La vie à portée de télescope
L’acuité plastique de Sorrentino n’est plus à rappeler. Le genre d’auteur à prendre la mesure de la marche du temps en une seule scène, lumineuse, où jeunesse d’une insolente splendeur et vieillesse pensive se croisent sur une passerelle posée sur la Piazza San Marco de Venise inondée. Ou à oser, tant qu’à faire, un concerto pour bovidés dans les alpages, auquel se substituera, sans qu’il n’y ait nécessairement de lien d’ailleurs, un défilé de fantasmes de cinéma, de Gilda à Breakfast at Tiffany’s. C’est là affaire de style et plus encore de cette beauté que le cinéaste traque inlassablement, jusque dans les recoins les plus inattendus, considérant que « le rôle du cinéma est de trouver la beauté dans la laideur également, et pas nécessairement de souligner encore la beauté de choses généralement admises comme magnifiques. » Une profession de foi doublée de ce qui tient du manifeste esthétique, mis en formes avec le fidèle Luca Bigazzi, chargé de la photographie de l’ensemble de ses films depuis Les Conséquences de l’amour. « Nous avons tellement travaillé ensemble que nous ne devons même plus discuter de ce que nous souhaitons faire.

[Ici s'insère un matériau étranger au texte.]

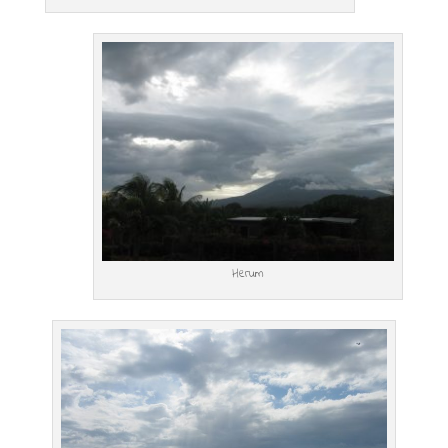
Herum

Nous parlons plutôt de ce que nous tenons à éviter, et cela nous tient lieu de point de départ. Nous nous débarrassons de tout ce que nous ne voulons pas dans le film, pour ne garder que l’excédent. Ainsi, dans le cas présent, nous ne voulions pas que le décor ait l’air pittoresque, joli ou serein… »
Avec ceci de paradoxal qu’un résultat obtenu par soustraction se révèle étonnamment foisonnant. Question de naturel. Youth tient ainsi du millefeuille, encore enrobé des sentiments que convoque son cadre -le Berghotel Schatzalp, sur les hauteurs de Davos, établissement Art nouveau évoqué par Thomas Mann dans La Montagne magique. Et dont l’inscription dans les massifs alpestres inspire à Sorrentino l’un de ces aphorismes dont il a le secret, énoncé par Harvey Keitel, les désignant à l’aide d’une lunette à une protégée: « Tu vois ces montagnes là-bas? Elles semblent fort proches. C’est le futur. » Avant d’inverser aussitôt la perspective, pour constater dans la foulée: « Et maintenant… tout semble éloigné. C’est le passé. » Ou la vie à portée de télescope; une fulgurance parmi d’autres, dans le chef d’un cinéaste passé maître dans l’art de transcender le réel. « Pour moi, le cinéma se doit d’être crédible, mais pas vrai, dit-il encore. La vérité est ennuyeuse, et quelque chose de crédible, à savoir une autre manière d’envisager la réalité, est beaucoup plus dynamique, fascinant et puissant que la vérité elle-même. »
Des êtres au ralenti
La paire que forment Keitel et Michael Caine -bien encadrés par Rachel Weisz, Paul Dano et même un sosie de Maradona, en un hommage troublant- constitue la sève de Youth, les deux compères, des amis de toujours, l’un réalisateur, l’autre compositeur et chef d’orchestre, évoluant en glissando de souvenirs, nombreux, en projets, vagues, au gré de leur présent en suspension. « Plus que d’individus à la retraite, j’aime parler de personnes évoluant au ralenti, pose Sorrentino. Quand on ralentit, on a le loisir de penser. Et ce laps de temps que s’octroient mes personnages me permet de placer mes propres réflexions. » Le réalisateur confie avoir écrit le film en pensant à l’impeccable Caine pour le rôle du musicien; quant à son comparse, son identité ne s’est imposée qu’une fois le scénario bouclé. « Les choses se produisent parfois par accident: alors que je me demandais à qui proposer ce rôle, j’ai reçu une lettre de Harvey Keitel où il m’écrivait avoir beaucoup apprécié La Grande Bellezza. Je me suis dit qu’il pourrait convenir, au point qu’il est rapidement devenu mon premier choix… » Que l’on ne saurait mieux qualifier que d’avisé.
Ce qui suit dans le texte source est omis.